Most people think their exhaustion, anxiety, and quiet dissatisfaction are personal failures.
They think they’re unmotivated. Lazy. Bad at time management. Not ambitious enough. Not disciplined enough.
They’re wrong.
What they’re experiencing is the emotional side effect of a macroeconomic system that quietly rewired how life is lived.
From Living Systems to Economic Units
Keynesian economics was designed to stabilize economies, not to create meaningful lives. Its core assumption is simple:
constant consumption + constant growth = stability.
To make that work, human beings must behave in very specific ways:
- Spend regularly
- Work continuously
- Stay employed
- Stay productive
- Stay dependent on income
Over time, this turns people from autonomous beings into economic units whose primary purpose is to keep money circulating.
Your job is no longer a contribution.
It’s a mechanism.
Your time is no longer yours.
It’s a lever in a system.
The Invention of Permanent Urgency
One of the most damaging side effects of this system is permanent urgency.
Inflation ensures that standing still means falling behind.
Debt ensures that opting out feels impossible.
Asset inflation ensures that basic security always feels one step away.
This creates a psychological environment where:
- Rest feels irresponsible
- Slowness feels dangerous
- Reflection feels unproductive
- Contentment feels suspicious
Joy requires stillness.
Meaning requires time.
Keynesian systems erase both.
Why Nothing Ever Feels “Enough”
Even when people “succeed” under this system, something feels off.
The house is bigger.
The salary is higher.
The lifestyle looks better.
Yet satisfaction is fleeting.
That’s not a personal flaw — it’s structural.
A system built on continuous growth cannot allow lasting fulfillment, because fulfillment reduces consumption. A content human is economically inefficient.
So desire must be constantly refreshed:
- New goals
- New fears
- New benchmarks
- New comparisons
The finish line keeps moving because it has to.
Meaning Cannot Survive Infinite Growth Logic
Meaning comes from:
- Craft
- Autonomy
- Mastery
- Belonging
- Purpose beyond survival
Keynesian logic doesn’t optimize for any of these. It optimizes for:
- GDP
- Employment figures
- Consumer spending
- Market confidence
If meaning emerges, it’s accidental.
Over time, this creates a strange contradiction:
Humanity has more comfort than ever, yet less peace.

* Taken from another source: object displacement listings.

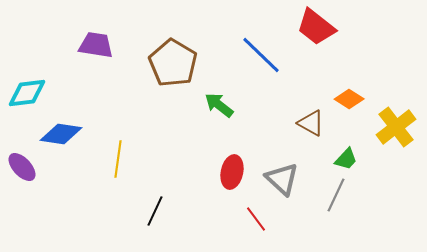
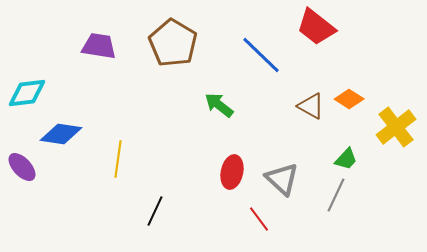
purple trapezoid: moved 3 px right, 1 px down
brown pentagon: moved 20 px up
brown triangle: moved 17 px up
red line: moved 3 px right
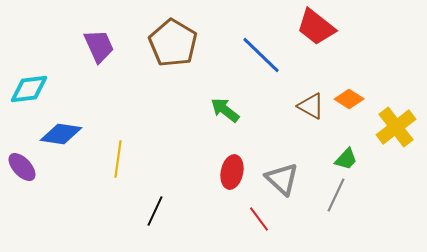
purple trapezoid: rotated 57 degrees clockwise
cyan diamond: moved 2 px right, 4 px up
green arrow: moved 6 px right, 5 px down
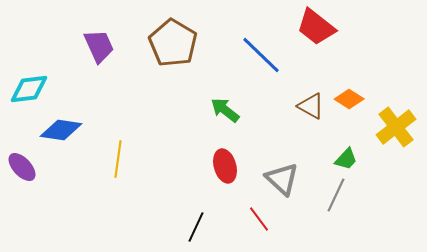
blue diamond: moved 4 px up
red ellipse: moved 7 px left, 6 px up; rotated 28 degrees counterclockwise
black line: moved 41 px right, 16 px down
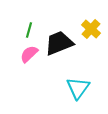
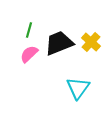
yellow cross: moved 13 px down
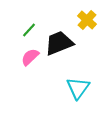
green line: rotated 28 degrees clockwise
yellow cross: moved 4 px left, 22 px up
pink semicircle: moved 1 px right, 3 px down
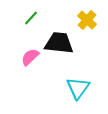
green line: moved 2 px right, 12 px up
black trapezoid: rotated 28 degrees clockwise
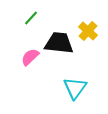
yellow cross: moved 1 px right, 11 px down
cyan triangle: moved 3 px left
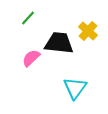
green line: moved 3 px left
pink semicircle: moved 1 px right, 1 px down
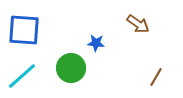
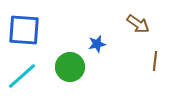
blue star: moved 1 px right, 1 px down; rotated 18 degrees counterclockwise
green circle: moved 1 px left, 1 px up
brown line: moved 1 px left, 16 px up; rotated 24 degrees counterclockwise
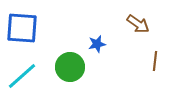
blue square: moved 2 px left, 2 px up
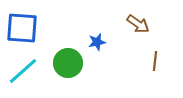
blue star: moved 2 px up
green circle: moved 2 px left, 4 px up
cyan line: moved 1 px right, 5 px up
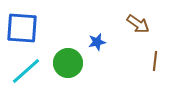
cyan line: moved 3 px right
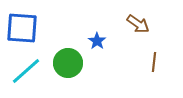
blue star: moved 1 px up; rotated 24 degrees counterclockwise
brown line: moved 1 px left, 1 px down
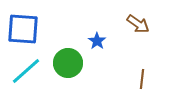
blue square: moved 1 px right, 1 px down
brown line: moved 12 px left, 17 px down
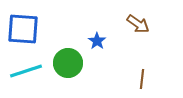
cyan line: rotated 24 degrees clockwise
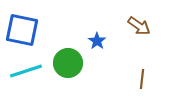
brown arrow: moved 1 px right, 2 px down
blue square: moved 1 px left, 1 px down; rotated 8 degrees clockwise
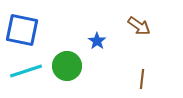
green circle: moved 1 px left, 3 px down
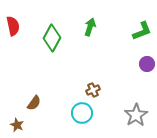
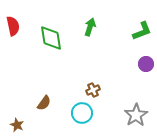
green diamond: moved 1 px left; rotated 36 degrees counterclockwise
purple circle: moved 1 px left
brown semicircle: moved 10 px right
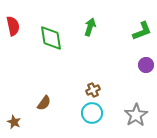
purple circle: moved 1 px down
cyan circle: moved 10 px right
brown star: moved 3 px left, 3 px up
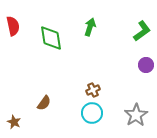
green L-shape: rotated 15 degrees counterclockwise
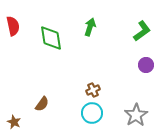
brown semicircle: moved 2 px left, 1 px down
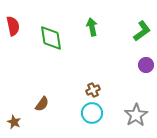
green arrow: moved 2 px right; rotated 30 degrees counterclockwise
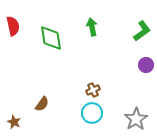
gray star: moved 4 px down
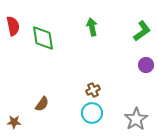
green diamond: moved 8 px left
brown star: rotated 24 degrees counterclockwise
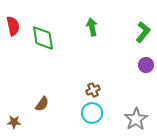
green L-shape: moved 1 px right, 1 px down; rotated 15 degrees counterclockwise
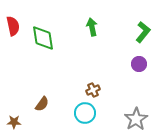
purple circle: moved 7 px left, 1 px up
cyan circle: moved 7 px left
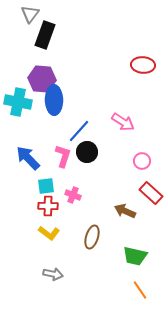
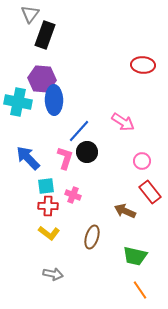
pink L-shape: moved 2 px right, 2 px down
red rectangle: moved 1 px left, 1 px up; rotated 10 degrees clockwise
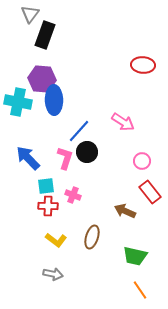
yellow L-shape: moved 7 px right, 7 px down
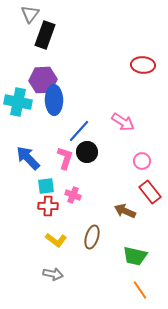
purple hexagon: moved 1 px right, 1 px down; rotated 8 degrees counterclockwise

More convenience, yet less clarity.
More options, yet less agency.
The Quiet Theft of Life
Perhaps the most damaging aspect isn’t economic — it’s existential.
Life gets postponed.
“I’ll enjoy life after…”
“I’ll slow down once…”
“I’ll live properly when…”
But the system never reaches equilibrium.
There is no “after.”
There is only maintenance.
People don’t realize they’re trading their most alive years not for survival — but for system stability.
Seeing the System Breaks the Spell
This worldview chapter isn’t about proposing an alternative economic model.
It’s about seeing clearly.
Once you recognize that:
- Your exhaustion is systemic
- Your dissatisfaction is rational
- Your longing for something simpler is sane
The shame dissolves.
You stop asking, “What’s wrong with me?”
And start asking, “What kind of system requires this from everyone?”
That question is dangerous — in the best possible way.
Because once the spell breaks, autopilot ends.
And conscious living becomes possible again.